Dolan’s Cadillac by Stephen King

The gray Cadillac floated down the hill toward the flat stretch, doing fifty or maybe a little more. The brake lights never went on. Not even at the end. They never saw it; never had so much as the slightest idea.

What happened was this: all at once the Cadillac seemed to be driving through the road instead of on it. This illusion was so persuasive that I felt a moment of confused vertigo even though I had created the illusion myself. Dolan’s Cadillac was hubcap-deep in Route 71, and then it was up to the door-panels. A bizarre thought occurred to me: if the GM company made luxury submarines, this is what they would look like going down.

I could hear thin snapping sounds as the struts supporting the canvas broke under the car. I could hear the sound of canvas rippling and ripping.

All of it happened in only three seconds, but they are three seconds I will remember my whole life.

I had an impression of the Cadillac now running with only its roof and the top two or three inches of the polarized windows visible, and then there was a big toneless thud and the sound of breaking glass and crimping metal. A large puff of dust rose in the air and the wind pulled it apart.

I wanted to go down there – wanted to go down right away – but first I had to put the detour to rights. I didn’t want us to be interrupted.

I got out of the van, went around to the back, and pulled the tire back out. I put it on the wheel and tightened the six lug-nuts as fast as I could, using only my fingers. I could do a more thorough job later; in the meantime I only needed to back the van down to the place where the detour diverged from Highway 71. I jacked the bumper down and hurried back to the cab of the van at a limping run. I paused there for a moment, listening, head cocked.

I could hear the wind.

And from the long, rectangular hole in the road, the sound of someone shouting… or maybe screaming.

Grinning, I got back in the van.

I backed rapidly down the road, the van swinging drunkenly back and forth. I got out, opened the back doors, and put out the traffic cones again. I kept my ear cocked for approaching traffic, but the wind had gotten too strong to make that very worthwhile. By the time I heard an approaching vehicle, it would be practically on top of me.

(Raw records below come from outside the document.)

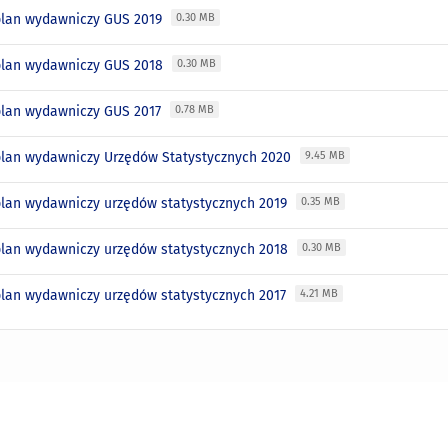
plan wydawniczy GUS 2019
0.30 MB
plan wydawniczy GUS 2018
0.30 MB
plan wydawniczy GUS 2017
0.78 MB
plan wydawniczy Urzędów Statystycznych 2020
9.45 MB
plan wydawniczy urzędów statystycznych 2019
0.35 MB
plan wydawniczy urzędów statystycznych 2018
0.30 MB
plan wydawniczy urzędów statystycznych 2017
4.21 MB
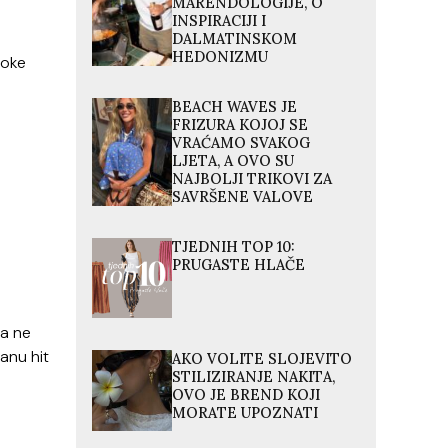
MARENDOLOGIJE, O
INSPIRACIJI I
DALMATINSKOM
HEDONIZMU
soke
e
BEACH WAVES JE
FRIZURA KOJOJ SE
VRAĆAMO SVAKOG
LJETA, A OVO SU
NAJBOLJI TRIKOVI ZA
SAVRŠENE VALOVE
TJEDNIH TOP 10:
PRUGASTE HLAČE
da ne
tanu hit
AKO VOLITE SLOJEVITO
STILIZIRANJE NAKITA,
OVO JE BREND KOJI
MORATE UPOZNATI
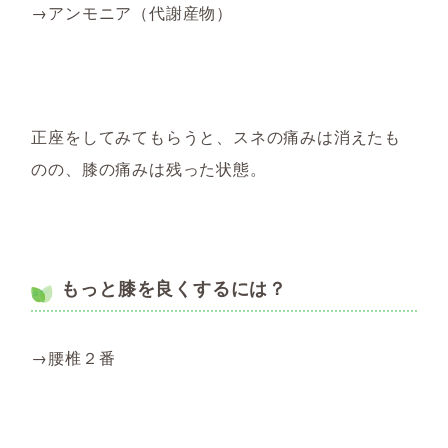
→アンモニア（代謝産物）
正座をしてみてもらうと、スネの痛みは消えたも
のの、膝の痛みは残った状態。
もっと膝を良くするには？
→腰椎２番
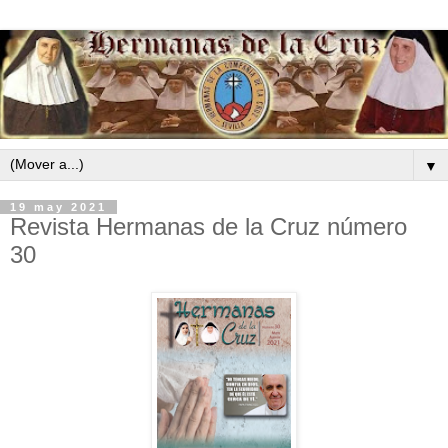
▼
19 may 2021
Revista Hermanas de la Cruz número
30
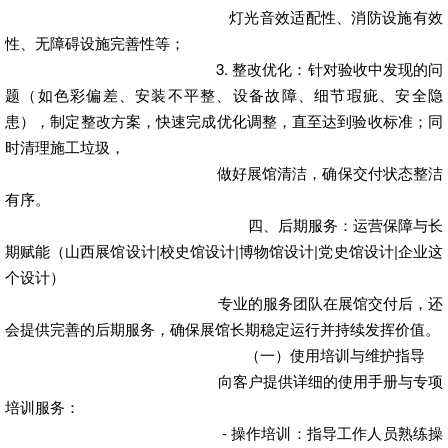
灯光音效适配性、消防设施有效
性、无障碍设施完善性等；
3. 整改优化：针对验收中发现的问
题（如色彩偏差、安装不平整、设备故障、细节瑕疵、安全隐
患），制定整改方案，快速完成优化调整，直至达到验收标准；同
时清理施工垃圾，
做好展馆清洁，确保交付状态整洁
有序。
四、后期服务：运营保障与长
期赋能
（山西展馆设计|校史馆设计|博物馆设计|党史馆设计|企业这
个设计）
专业的服务团队在展馆交付后，还
会提供完善的后期服务，确保展馆长期稳定运行并持续发挥价值。
（一）使用培训与维护指导
向客户提供详细的使用手册与专项
培训服务：
- 操作培训：指导工作人员熟练操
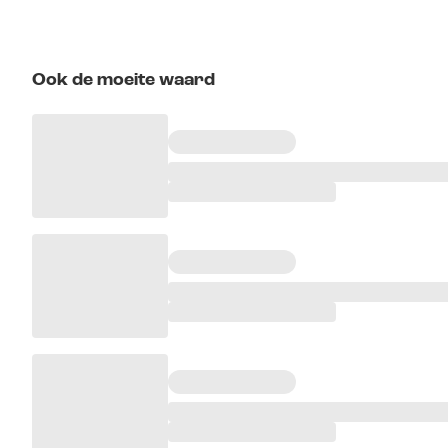
Ook de moeite waard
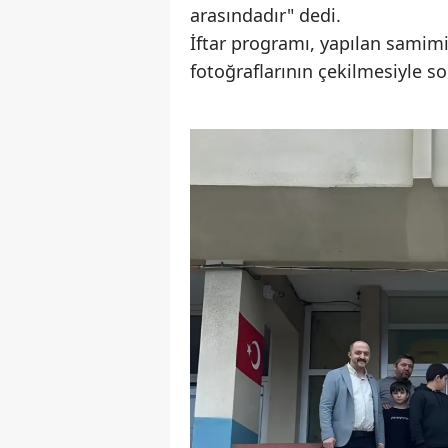
arasındadır" dedi.
İftar programı, yapılan samim
fotoğraflarının çekilmesiyle so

I started down into the ditch, tripped, landed on my prat, and slid to the bottom. I pushed away the sand-colored piece of canvas and dragged the big detour sign up to the top. I set it up again, then went back to the van and slammed the rear doors closed. I had no intention of trying to set the arrow sign up again.

I drove back over the next rise, stopped in my old place just out of sight of the detour, got out, and tightened the lug-nuts on the van’s back wheel, using the tire-iron this time. The shouting had stopped, but there was no longer any question about the screaming; it was much louder.

I took my time tightening the nuts. I wasn’t worried that they were going to get out and either attack me or run away into the desert, because they couldn’t get out. The trap had worked perfectly. The Cadillac was now sitting squarely on its wheels at the far end of the excavation, with less than four inches of clearance on either side. The three men inside couldn’t open their doors wide enough to do more than stick out a foot, if that. They couldn’t open their windows because they were power-drive and the battery would be so much squashed plastic and metal and acid somewhere in the wreck of the engine.

The driver and the man in the shotgun seat might also be squashed in the wreckage, but this did not concern me; I knew that someone was still alive in there, just as I knew that Dolan always rode in back and wore his seatbelt as good citizens are supposed to do.